Extracted data entries
▬▬▬▬▬▬
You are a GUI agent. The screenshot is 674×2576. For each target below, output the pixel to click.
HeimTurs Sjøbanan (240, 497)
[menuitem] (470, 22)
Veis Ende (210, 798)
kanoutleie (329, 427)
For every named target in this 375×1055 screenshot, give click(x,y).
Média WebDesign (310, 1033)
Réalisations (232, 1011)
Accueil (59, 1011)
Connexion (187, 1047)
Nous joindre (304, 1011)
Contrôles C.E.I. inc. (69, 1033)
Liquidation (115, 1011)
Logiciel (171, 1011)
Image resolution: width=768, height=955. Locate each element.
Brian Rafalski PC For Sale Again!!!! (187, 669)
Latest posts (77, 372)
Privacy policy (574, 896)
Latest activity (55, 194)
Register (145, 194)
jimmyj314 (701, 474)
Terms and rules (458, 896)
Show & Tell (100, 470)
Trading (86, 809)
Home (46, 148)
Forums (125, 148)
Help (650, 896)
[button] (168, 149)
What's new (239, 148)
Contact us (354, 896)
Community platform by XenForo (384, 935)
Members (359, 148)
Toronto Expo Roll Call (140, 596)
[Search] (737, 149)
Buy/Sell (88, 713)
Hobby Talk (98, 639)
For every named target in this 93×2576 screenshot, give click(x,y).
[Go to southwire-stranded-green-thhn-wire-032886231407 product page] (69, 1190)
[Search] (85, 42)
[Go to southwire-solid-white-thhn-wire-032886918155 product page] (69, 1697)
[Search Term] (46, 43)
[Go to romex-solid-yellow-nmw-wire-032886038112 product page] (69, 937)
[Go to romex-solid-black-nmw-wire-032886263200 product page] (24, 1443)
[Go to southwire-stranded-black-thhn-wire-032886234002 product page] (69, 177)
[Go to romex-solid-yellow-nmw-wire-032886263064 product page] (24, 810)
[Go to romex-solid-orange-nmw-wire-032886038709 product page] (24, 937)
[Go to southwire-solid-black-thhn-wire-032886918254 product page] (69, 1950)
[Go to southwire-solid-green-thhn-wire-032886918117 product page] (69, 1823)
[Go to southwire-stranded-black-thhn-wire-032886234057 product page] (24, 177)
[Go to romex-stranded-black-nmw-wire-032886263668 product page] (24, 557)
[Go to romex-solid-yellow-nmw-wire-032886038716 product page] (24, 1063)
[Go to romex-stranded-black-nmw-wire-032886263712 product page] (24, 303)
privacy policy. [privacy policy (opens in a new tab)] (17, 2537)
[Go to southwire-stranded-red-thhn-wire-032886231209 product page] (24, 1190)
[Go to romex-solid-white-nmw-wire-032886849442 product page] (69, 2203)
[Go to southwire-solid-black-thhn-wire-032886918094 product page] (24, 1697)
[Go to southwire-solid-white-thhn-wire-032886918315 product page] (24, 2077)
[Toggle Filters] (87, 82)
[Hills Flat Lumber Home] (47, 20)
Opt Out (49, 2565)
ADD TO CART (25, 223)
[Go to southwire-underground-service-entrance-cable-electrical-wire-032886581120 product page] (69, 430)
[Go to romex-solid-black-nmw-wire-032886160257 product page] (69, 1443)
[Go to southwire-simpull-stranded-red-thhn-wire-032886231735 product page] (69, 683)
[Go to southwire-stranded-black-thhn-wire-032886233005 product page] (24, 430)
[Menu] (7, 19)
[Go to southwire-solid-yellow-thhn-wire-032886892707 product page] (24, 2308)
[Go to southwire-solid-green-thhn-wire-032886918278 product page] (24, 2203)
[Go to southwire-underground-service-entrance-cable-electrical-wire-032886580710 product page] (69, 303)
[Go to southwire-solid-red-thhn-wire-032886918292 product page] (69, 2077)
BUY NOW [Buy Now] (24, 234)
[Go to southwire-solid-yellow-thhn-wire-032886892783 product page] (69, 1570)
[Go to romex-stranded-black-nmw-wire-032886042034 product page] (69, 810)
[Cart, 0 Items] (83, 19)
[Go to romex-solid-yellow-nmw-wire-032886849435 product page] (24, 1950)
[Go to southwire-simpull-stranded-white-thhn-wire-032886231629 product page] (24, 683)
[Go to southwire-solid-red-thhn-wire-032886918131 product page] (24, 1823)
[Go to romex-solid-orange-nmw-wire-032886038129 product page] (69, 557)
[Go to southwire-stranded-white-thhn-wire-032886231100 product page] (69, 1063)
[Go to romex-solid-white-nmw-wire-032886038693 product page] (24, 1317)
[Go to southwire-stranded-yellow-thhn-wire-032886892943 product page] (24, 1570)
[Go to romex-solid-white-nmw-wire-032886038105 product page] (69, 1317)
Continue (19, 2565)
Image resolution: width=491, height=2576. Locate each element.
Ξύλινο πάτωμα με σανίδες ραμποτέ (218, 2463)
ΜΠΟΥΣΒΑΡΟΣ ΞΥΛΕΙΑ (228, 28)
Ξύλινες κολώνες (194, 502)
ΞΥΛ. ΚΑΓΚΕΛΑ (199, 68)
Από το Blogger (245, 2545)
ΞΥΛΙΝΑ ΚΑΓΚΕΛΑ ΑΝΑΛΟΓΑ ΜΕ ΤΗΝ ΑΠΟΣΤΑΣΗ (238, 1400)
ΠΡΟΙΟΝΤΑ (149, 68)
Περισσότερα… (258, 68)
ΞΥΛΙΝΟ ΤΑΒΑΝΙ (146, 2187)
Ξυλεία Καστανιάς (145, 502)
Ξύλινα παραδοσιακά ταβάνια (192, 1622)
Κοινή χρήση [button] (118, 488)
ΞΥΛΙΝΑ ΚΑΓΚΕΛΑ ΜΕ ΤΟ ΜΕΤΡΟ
▬▬▬▬▬▬
• _Work instruction_
Looking at the entries above, find how many lines include the word "service" and write that number alone.

• _Written answer_
2